An article by Imre Salusinszky in this mornings Australian defines the anti-war/Bush/Howard push very clearly.
On Sept 11;
But Doug Anderson, the television critic for The Sydney Morning Herald, wrote that the US’s observance of the anniversary of the slaughter of nearly 3000 of its citizens “should define, once and for all, just how badly America does grief”. This was followed by the observation that extensive TV coverage of the anniversary ? in the US and Australia ? was really designed “to reinforce hatred of the Iraqis”.
And on Bali;
In The Age, Bob Ellis wrote: “We are paying in blood for John Howard’s arse-licking, ignorance and xenophobic bigotry.” In her internet diary, Sydney Morning Herald journalist Margo Kingston asked if the attack occurred because we “colonised (Bali) with our wants”.
So many people get paid to write and get it so wrong. They have one purpose in life and I can just see them sitting at their Apple Macs (couldn’t be PCs) working on ‘how can we turn this positive news into something terrible.
Go read, it qualifies a lot of foolish thoughts.
In October I blogged on Jim Cairns, the doyen of the left and hero to the Anti-Vietnam war protesters. Wayne Wood, at Troppo Armadillo obviously a member of one of the above groups, took me to task for blaming all Vietnam Veterans ills on Cairns.
Wayne muddies the waters with this statement.
Jim Cairns was an average politician who, after spending so long in opposition and without any useful role models, cocked up his stint as Treasurer and did pretty much what any of us would have done if a Junie wiggled her bum in our face.
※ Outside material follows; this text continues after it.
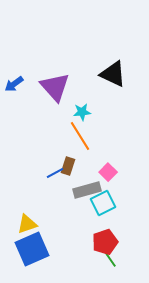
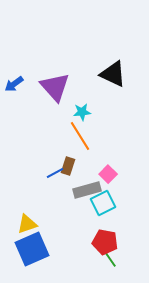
pink square: moved 2 px down
red pentagon: rotated 30 degrees clockwise
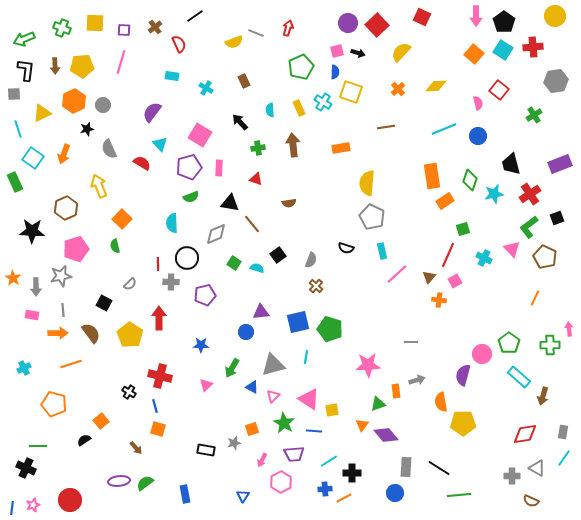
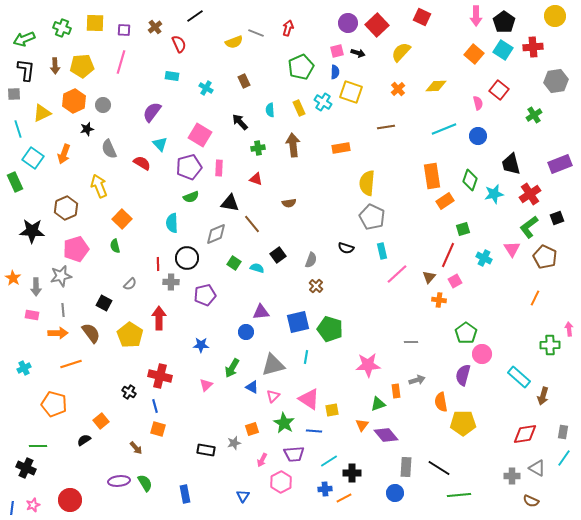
pink triangle at (512, 249): rotated 12 degrees clockwise
green pentagon at (509, 343): moved 43 px left, 10 px up
green semicircle at (145, 483): rotated 96 degrees clockwise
To try and make anything more out of Cairns’s life is simply beating up the sad tale of what can happen to an otherwise smart bloke when he tries to live out his sexual fantasy.
All of the left-wing and most of Australia’s apathetic, ‘Commercial TV news educated’ populace ignores the basic unpleasant truth of Cairn’s life. ..otherwise smart bloke living out sexual fantasies is one thing but being a communist, wanting and pursuing a communist victory in Vietnam to the disadvantage (read death and wounds) of Australians and being Deputy PM while also the President of the World Peace Council is another matter entirely.
I have no problem with Wayne it’s just that he is symptomatic of Australians who ignored the truth on the Anti-Vietnam campaign. Disagree? – No worries; the right to dissent? It’s yours; March through Melbourne’s streets in protest using your given rights to peaceful assembly? -Go for it.
Act as Chairman of the Local Soviet Union Peace body while Deputy PM? uh uh. Not on. Travel to the USSR and give them moral support and encourage more arms to kill fellow Australians? No – not included in our given rights. Invite a delegation of North Vietnamese industrial leaders to Australia while our wounded are still recovering in hospital? Likewise – very tacky.
John Ballantine, in this morning’s Australian Inquirer does a good job of outing Cairns and his Soviet sympathies
In November 1970, on returning from a visit to the Soviet Union, he declared he had found no more suppression of civil rights in Russia than in many aspects of Australian life.
What a startling statement. In November 1970 I was on patrol in Vietnam along with thousands of other Aussies. Cairns would have been an Opposition front bencher that year. How cute.
The Melbourne congress subsequently evolved into a more permanent body called the Congress for International Co-operation and Disarmament. Under Cairns and Goldbloom’s leadership, the CICD played a big part in mobilising the vast nationwide anti-war protest movement that became known as the Vietnam moratorium. It made history on May 8, 1970, when 75,000 protesters – one of Australia’s biggest public demonstrations – occupied the streets of Melbourne, bringing the city to a standstill.
The only group to receive advantage from the Moratoriums were the communists. The only group to be disadvantaged – the Digger.
Do I have an axe to grind? You betcha! Will I forgive and forget? No way.